MCA’s Main Concerns:
- Transparency for everyone: the current draft asks AI providers and developers to provide the “transparency documentation” only to the AI Office and national competent authorities upon request. It only encourages “to consider whether the documented information can be disclosed, in whole or in part, to the public to promote public transparency” – the draft should be stronger, not only encouraging, but putting on the same level of transparency public authorities and the society at large. The elements described in the code are of public interest as they can (and should) influence consumer choices.
- Clarification on Copyright Violations: The draft lacks a precise definition of “manifestly unfounded” copyright complaints. Without transparency in training data, AI providers could easily dismiss legitimate concerns. A clear framework for handling overfitting and copyright-infringing outputs is also necessary.
- Fair Compensation Mechanisms: The draft continues to neglect a concrete framework for compensating creators whose intellectual property is used in AI training, whether legally acquired or not. MCA (together with CAE) advocates for a structured licensing system for rightholders and an automated compensation mechanism for infringements, bypassing lengthy legal disputes. Immediate monetary restitution should be mandated once unauthorized use is verified.
- Environmental Impact Reporting: The Code should address the environmental impact of both AI model training and result generation, including energy consumption (already present in the draft) and water consumption (surprisingly not present). It is essential to consider location-based factors affecting cooling needs and to link these estimates to the overall energy footprint of AI-generated outputs.
- Human Labor Transparency: The role of human labor in AI training and data validation remains unclear and should be more specified by the signatories. MCA demands detailed reporting on labor conditions. AI providers should disclose working conditions, including square meters allocated per worker in annotation facilities, to prevent exploitative labor practices.
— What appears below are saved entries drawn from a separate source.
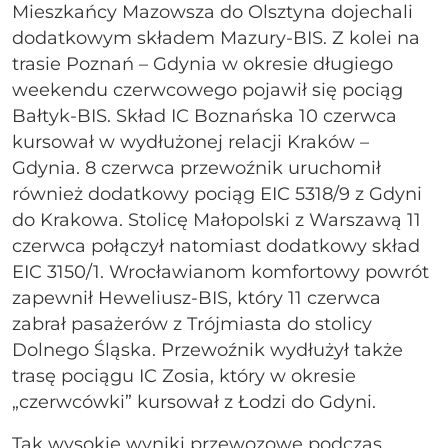
Mieszkańcy Mazowsza do Olsztyna dojechali
dodatkowym składem Mazury-BIS. Z kolei na
trasie Poznań – Gdynia w okresie długiego
weekendu czerwcowego pojawił się pociąg
Bałtyk-BIS. Skład IC Boznańska 10 czerwca
kursował w wydłużonej relacji Kraków –
Gdynia. 8 czerwca przewoźnik uruchomił
również dodatkowy pociąg EIC 5318/9 z Gdyni
do Krakowa. Stolicę Małopolski z Warszawą 11
czerwca połączył natomiast dodatkowy skład
EIC 3150/1. Wrocławianom komfortowy powrót
zapewnił Heweliusz-BIS, który 11 czerwca
zabrał pasażerów z Trójmiasta do stolicy
Dolnego Śląska. Przewoźnik wydłużył także
trasę pociągu IC Zosia, który w okresie
„czerwcówki” kursował z Łodzi do Gdyni.
Tak wysokie wyniki przewozowe podczas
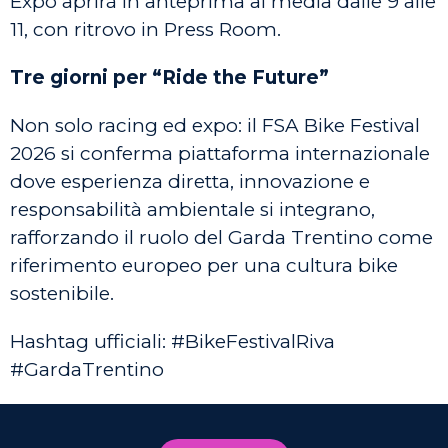
Expo aprirà in anteprima ai media dalle 9 alle
11, con ritrovo in Press Room.
Tre giorni per “Ride the Future”
Non solo racing ed expo: il FSA Bike Festival
2026 si conferma piattaforma internazionale
dove esperienza diretta, innovazione e
responsabilità ambientale si integrano,
rafforzando il ruolo del Garda Trentino come
riferimento europeo per una cultura bike
sostenibile.
Hashtag ufficiali: #BikeFestivalRiva
#GardaTrentino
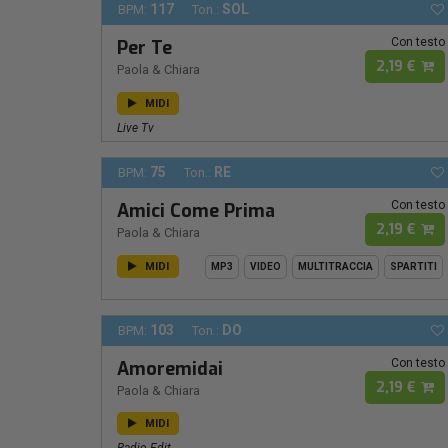
117
SOL
BPM:
Ton.:
Con testo
Per Te
2,19 €
Paola & Chiara
MIDI
Live Tv
75
RE
BPM:
Ton.:
Con testo
Amici Come Prima
2,19 €
Paola & Chiara
MIDI
MP3
VIDEO
MULTITRACCIA
SPARTITI
103
DO
BPM:
Ton.:
Con testo
Amoremidai
2,19 €
Paola & Chiara
MIDI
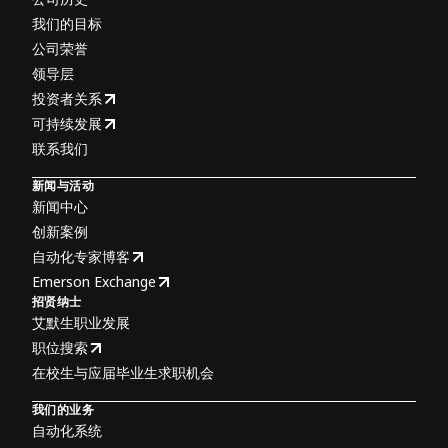
我们的目标
公司荣誉
领导层
投资者关系
可持续发展
联系我们
新闻与活动
新闻中心
创新案例
自动化专家博客
Emerson Exchange
招贤纳士
艾默生职业发展
职位搜索
在校生与应届毕业生求职机会
我们的业务
自动化系统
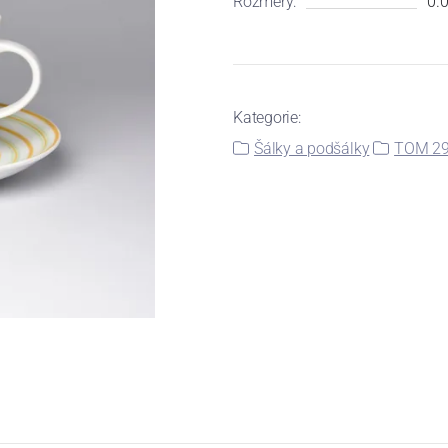
Rozměry:
0.0
Kategorie:
Šálky a podšálky
TOM 29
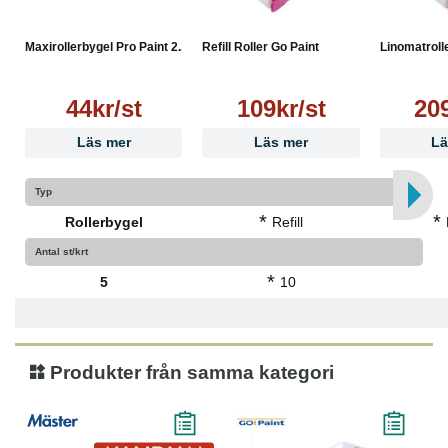
Maxirollerbygel Pro Paint 2...
Refill Roller Go Paint
Linomatrolle
44kr/st
109kr/st
209
Läs mer
Läs mer
Lä
Typ
*
*
Rollerbygel
Refill
Antal st/krt
*
5
10
Produkter från samma kategori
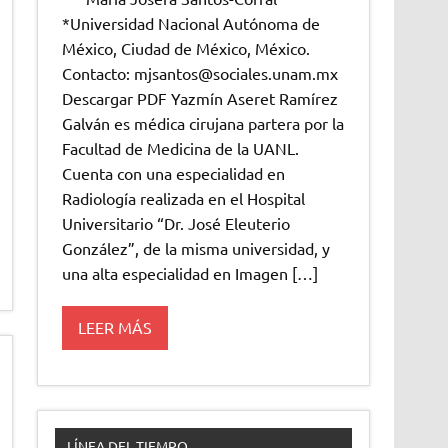
*Universidad Nacional Autónoma de
México, Ciudad de México, México.
Contacto: mjsantos@sociales.unam.mx
Descargar PDF Yazmín Aseret Ramírez
Galván es médica cirujana partera por la
Facultad de Medicina de la UANL.
Cuenta con una especialidad en
Radiología realizada en el Hospital
Universitario “Dr. José Eleuterio
González”, de la misma universidad, y
una alta especialidad en Imagen […]
LEER MÁS
LÍNEA DEL TIEMPO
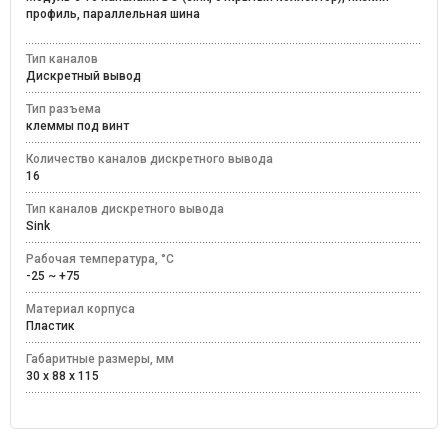
профиль, параллельная шина
Тип каналов
Дискретный вывод
Тип разъема
клеммы под винт
Количество каналов дискретного вывода
16
Тип каналов дискретного вывода
Sink
Рабочая температура, °C
-25 ~ +75
Материал корпуса
Пластик
Габаритные размеры, мм
30 x 88 x 115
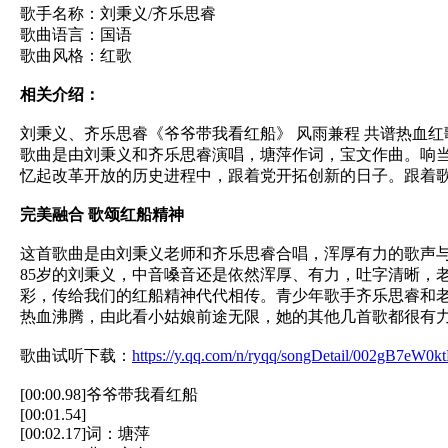
歌手名称：刘秉义/齐乐思睿
歌曲语言：国语
歌曲风格：红歌
相关介绍：
刘秉义、齐乐思睿《爷爷带我看红船》 风雨兼程 共谱热血红
歌曲是由刘秉义和齐乐思睿演唱，塘萍作词，宝文作曲。响
忆起改革开放的历史进程中，跟着党开拓创新的日子。跟着
完美融合 歌颂红船精神
这首歌曲是由刘秉义老师和齐乐思睿合唱，浑厚有力的歌声
85岁的刘秉义，中音嗓音还是依然浑厚、有力，吐字清晰，
彩，传给我们的红船精神代代相传。青少年歌手齐乐思睿和
热血沸腾，由此看小姑娘前途无限，她的其他几首歌都很有
歌曲试听下载：
https://y.qq.com/n/ryqq/songDetail/002gB7eW0
[00:00.98]爷爷带我看红船
[00:01.54]
[00:02.17]词：塘萍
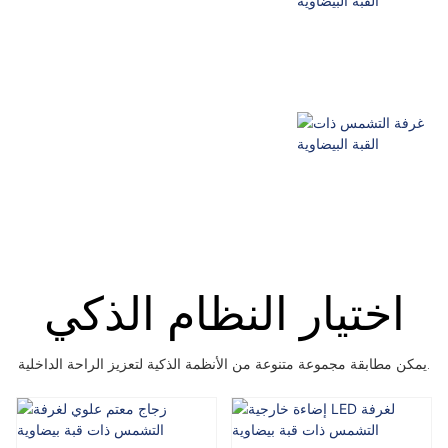
اختيار النظام الذكي
يمكن مطابقة مجموعة متنوعة من الأنظمة الذكية لتعزيز الراحة الداخلية.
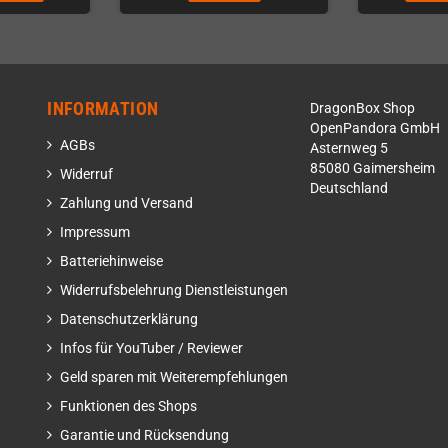
INFORMATION
DragonBox Shop
OpenPandora GmbH
AGBs
Asternweg 5
85080 Gaimersheim
Widerruf
Deutschland
Zahlung und Versand
Impressum
Batteriehinweise
Widerrufsbelehrung Dienstleistungen
Datenschutzerklärung
Infos für YouTuber / Reviewer
Geld sparen mit Weiterempfehlungen
Funktionen des Shops
Garantie und Rücksendung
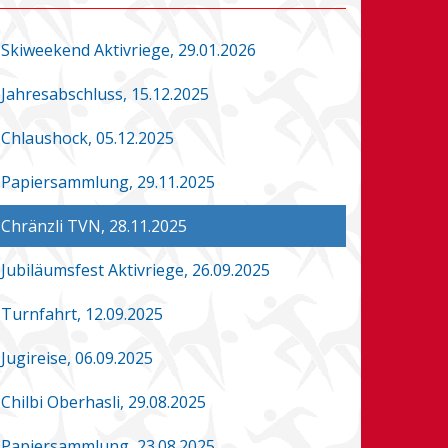
Skiweekend Aktivriege, 29.01.2026
Jahresabschluss, 15.12.2025
Chlaushock, 05.12.2025
Papiersammlung, 29.11.2025
Chränzli TVN, 28.11.2025
Jubiläumsfest Aktivriege, 26.09.2025
Turnfahrt, 12.09.2025
Jugireise, 06.09.2025
Chilbi Oberhasli, 29.08.2025
Papiersammlung, 23.08.2025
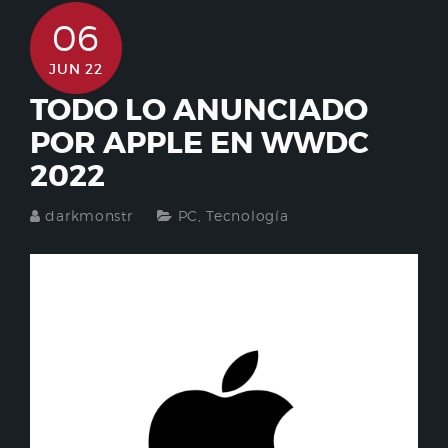
06
JUN 22
TODO LO ANUNCIADO
POR APPLE EN WWDC
2022
darkmonstr
PC
,
Tecnología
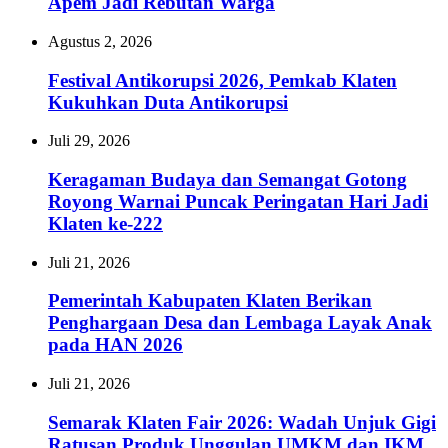
Apem Jadi Rebutan Warga
Agustus 2, 2026
Festival Antikorupsi 2026, Pemkab Klaten
Kukuhkan Duta Antikorupsi
Juli 29, 2026
Keragaman Budaya dan Semangat Gotong
Royong Warnai Puncak Peringatan Hari Jadi
Klaten ke-222
Juli 21, 2026
Pemerintah Kabupaten Klaten Berikan
Penghargaan Desa dan Lembaga Layak Anak
pada HAN 2026
Juli 21, 2026
Semarak Klaten Fair 2026: Wadah Unjuk Gigi
Ratusan Produk Unggulan UMKM dan IKM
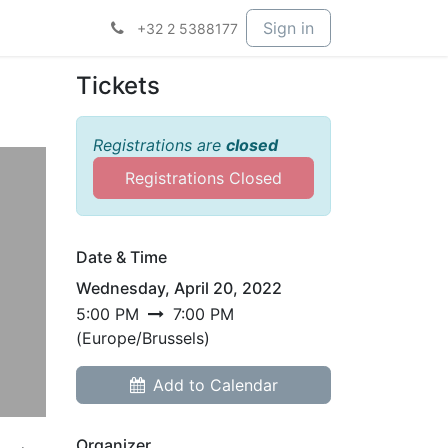
Sign in
+32 2 5388177
Tickets
Registrations are
closed
Registrations Closed
Date & Time
Wednesday, April 20, 2022
5:00 PM
7:00 PM
(
Europe/Brussels
)
Add to Calendar
Organizer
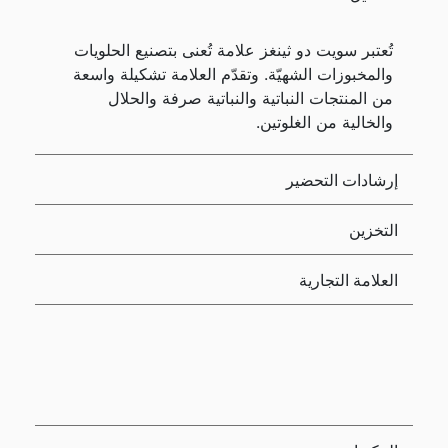
تُعتبر سويت دو ثينغز علامة تُعنى بتصنيع الحلويات
والمخبوزات الشهيّة. وتقدّم العلامة تشكيلة واسعة
من المنتجات النباتية والنباتية صرفة والحلال
والخالية من الغلوتين.
إرشادات التحضير
التخزين
العلامة التجارية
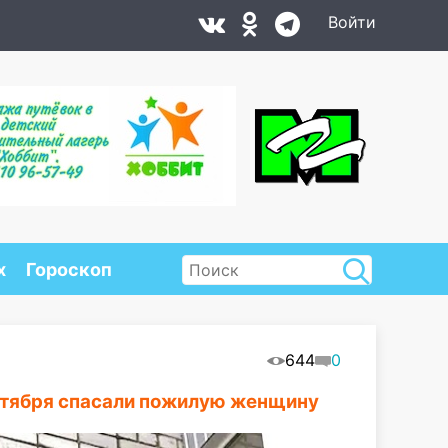
Войти
х
Гороскоп
644
0
Сентября спасали пожилую женщину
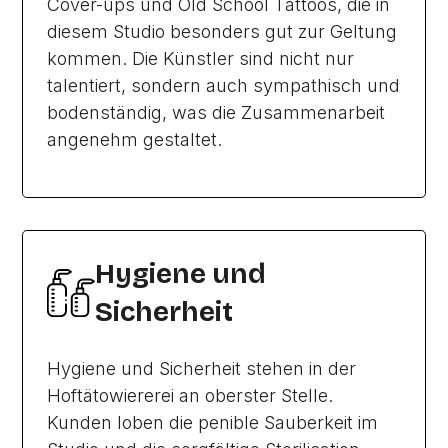
Cover-ups und Old School Tattoos, die in
diesem Studio besonders gut zur Geltung
kommen. Die Künstler sind nicht nur
talentiert, sondern auch sympathisch und
bodenständig, was die Zusammenarbeit
angenehm gestaltet.
Hygiene und
Sicherheit
Hygiene und Sicherheit stehen in der
Hoftätowiererei an oberster Stelle.
Kunden loben die penible Sauberkeit im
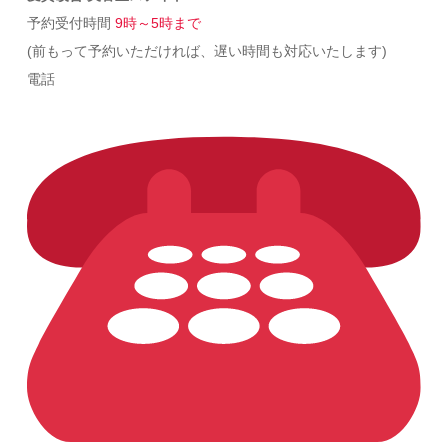
予約受付時間
9時～5時まで
(前もって予約いただければ、遅い時間も対応いたします)
電話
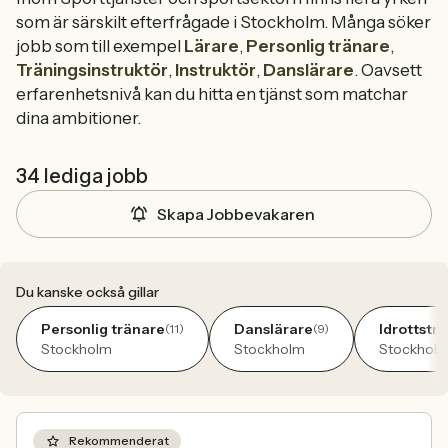
som är särskilt efterfrågade i Stockholm. Många söker
jobb som till exempel
Lärare
,
Personlig tränare
,
Träningsinstruktör
,
Instruktör
,
Danslärare
. Oavsett
erfarenhetsnivå kan du hitta en tjänst som matchar
dina ambitioner.
34 lediga jobb
Skapa Jobbevakaren
Du kanske också gillar
Personlig tränare
Danslärare
Idrottstr
(11)
(9)
Stockholm
Stockholm
Stockhol
Rekommenderat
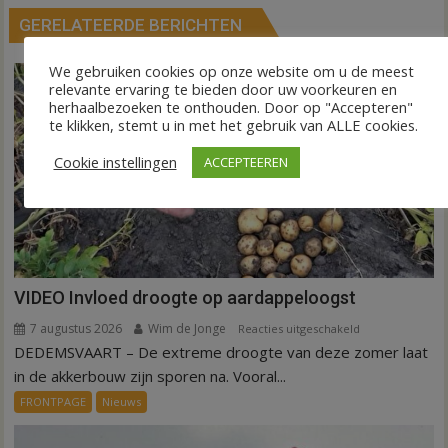
GERELATEERDE BERICHTEN
We gebruiken cookies op onze website om u de meest
relevante ervaring te bieden door uw voorkeuren en
herhaalbezoeken te onthouden. Door op "Accepteren"
te klikken, stemt u in met het gebruik van ALLE cookies.
Cookie instellingen
ACCEPTEEREN
VIDEO Invloed droogte op aardappeloogst
7 augustus 2026
Wim de Jonge
voor
Reacties uitgeschakeld
DEDEMSVAART – De extreme droogte van deze zomer laat
VIDEO
Invloed
in de akkerbouw zijn sporen na. Vooral...
droogte
FRONTPAGE
Nieuws
op
aardappeloogst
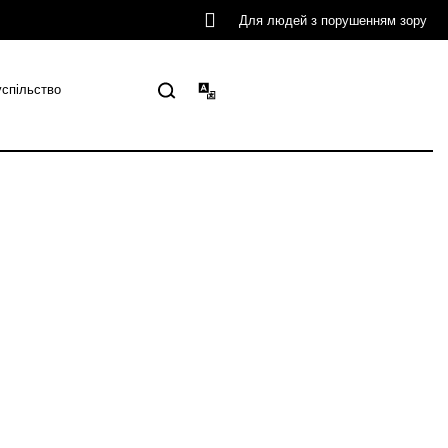
Для людей з порушенням зору
успільство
Second Draft vs our propositions
What’s Next for the AI Code of Practice?
The second draft remains a work in progress, with final negotiations and revisions set to take place in the coming months. The AI Office will incorporate stakeholder feedback into a third and potentially final draft, expected by May 2025. As MCA and CAE continue advocating for stronger protections and transparency, the coming months will determine whether the AI Act’s implementation truly aligns with European values—or whether it tilts in favor of industry interests over cultural rights.